The La Joya Independent School District invited former Superintendent Roberto Zamora back to the boardroom on Tuesday.
During a meeting on Tuesday afternoon, the school board voted 5-0 to appoint Roberto R. Zamora, 76, of rural Palmview to Place 5.
“He’s well respected by the community. He’s a mentor of mentors. He’s served at all levels — districtwide, regionwide, statewide,” said Trustee Espie Ochoa. “I think he would be a great guide and coach to all of us as we work together.”
Place 5 became vacant in January, when Trustee Armin Garza resigned after pleading guilty in a public corruption case.
Trustees picked Zamora for the position after reviewing 11 resumes.
Other applicants included former school board Trustee Isaac V. Sulemana, a local attorney; former Palmview City Councilman Anthony Uresti, who ran for Place 5 in November 2020; and J.J. Luna, a former organizer with the American Federation of Teachers.
“We were looking at all these resumes,” said Trustee Alex Cantu. “And his stood out.”
Zamora is well-known at La Joya ISD, where he served as superintendent from 1987 to 1992, 1997 to 2001 and 2001 to 2003.
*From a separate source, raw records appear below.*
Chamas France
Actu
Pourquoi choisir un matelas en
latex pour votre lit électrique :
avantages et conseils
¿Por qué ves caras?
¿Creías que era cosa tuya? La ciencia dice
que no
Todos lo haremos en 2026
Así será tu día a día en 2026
During his five-decade career in education, Zamora also worked for the Texas Education Agency and served as the executive director of the Region One Education Service Center. He currently teaches graduate-level courses in educational leadership at the University of Texas Rio Grande Valley.
“I’ve given it a lot of consideration,” said Zamora, who served on the La Joya school board from 1970 to 1971. “And a lot of thought.”
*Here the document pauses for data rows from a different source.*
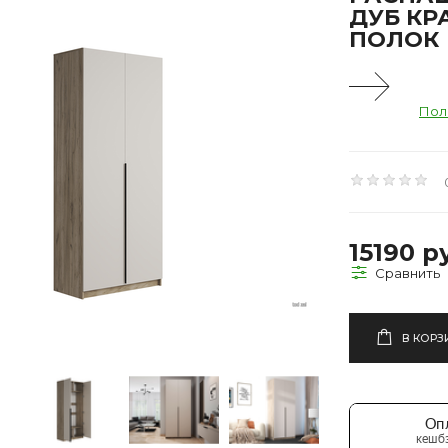
ДУБ КР
ПОЛОК
Пол
15190 р
В КОРЗ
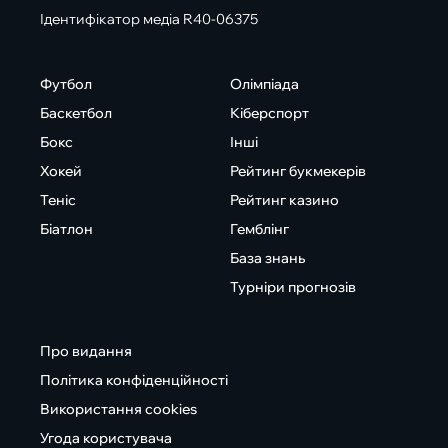
Ідентифікатор медіа R40-06375
Футбол
Олімпіада
Баскетбол
Кіберспорт
Бокс
Інші
Хокей
Рейтинг букмекерів
Теніс
Рейтинг казино
Біатлон
Гемблінг
База знань
Турніри прогнозів
Про видання
Політика конфіденційності
Використання cookies
Угода користувача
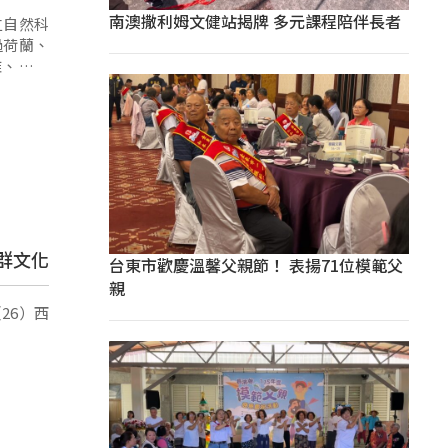
南澳撒利姆文健站揭牌 多元課程陪伴長者
立自然科
過荷蘭、
雅、大武
群文化
台東市歡慶溫馨父親節！ 表揚71位模範父
親
26）西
La Joya ISD is attempting to recover from a corruption scandal that resulted in the resignation of two school board trustees and two administrators, including a former assistant superintendent. They confessed to accepting bribes, soliciting kickbacks and improperly influencing elected officials employed by La Joya ISD.
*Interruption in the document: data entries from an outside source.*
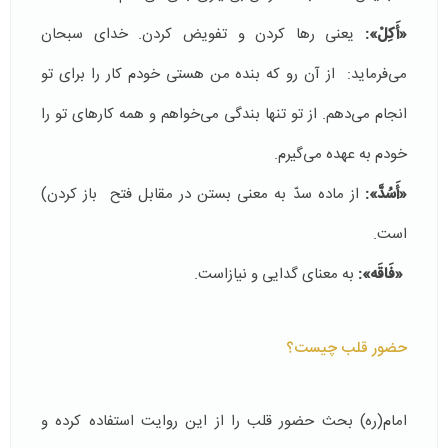
«أَكِلْ»:
یعنی رها کردن و تفویض کردن. خدای سبحان
می‌فرماید: از آن رو که بنده من هستی خودم کار را برای تو
انجام می‌دهم. از تو تنها بندگی می‌خواهم و همه کارهای تو را
خودم به عهده می‌گیرم.
«أَسُدَّ»:
از ماده سدّ به معنی بستن در مقابل فتح باز کردن)
است.
«فَاقَه»:
به معنای گدایی و نیازاست.
حضور قلب چیست؟
امام(ره) بحث حضور قلب را از این روایت استفاده کرده و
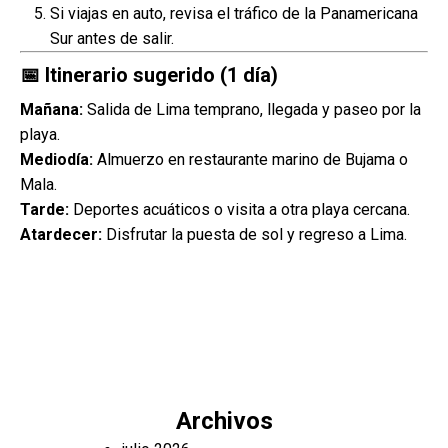
Si viajas en auto, revisa el tráfico de la Panamericana
Sur antes de salir.
📅 Itinerario sugerido (1 día)
Mañana:
Salida de Lima temprano, llegada y paseo por la
playa.
Mediodía:
Almuerzo en restaurante marino de Bujama o
Mala.
Tarde:
Deportes acuáticos o visita a otra playa cercana.
Atardecer:
Disfrutar la puesta de sol y regreso a Lima.
Archivos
Concerned about the allegations, the Texas Education Agency informed La Joya ISD the state would conduct a “special investigation.”
Zamora said La Joya ISD shouldn’t let the actions of a few people define the district, which is already taking corrective action.
“I believe I can bring history to what’s happened and where we’ve been as a district,” Zamora said. “We have overcome, as a district, some bumps on the road and we will overcome this one too.”
Trustees need to hold themselves accountable, Zamora said, and put La Joya ISD on a path to success.
“We just have to step up to the plate,” Zamora said. “And say: ‘No more of that.’”
The school board also needs to appoint someone to Place 6, which became vacant in March, when Trustee Oscar “Coach” Salinas pleaded guilty to a federal extortion charge.
Board President Alda T. Benavides said that she didn’t want trustees to feel rushed or pressured to make a decision. They plan to keep reviewing the remaining 10 resumes and could make a decision on Place 6 after the summer break.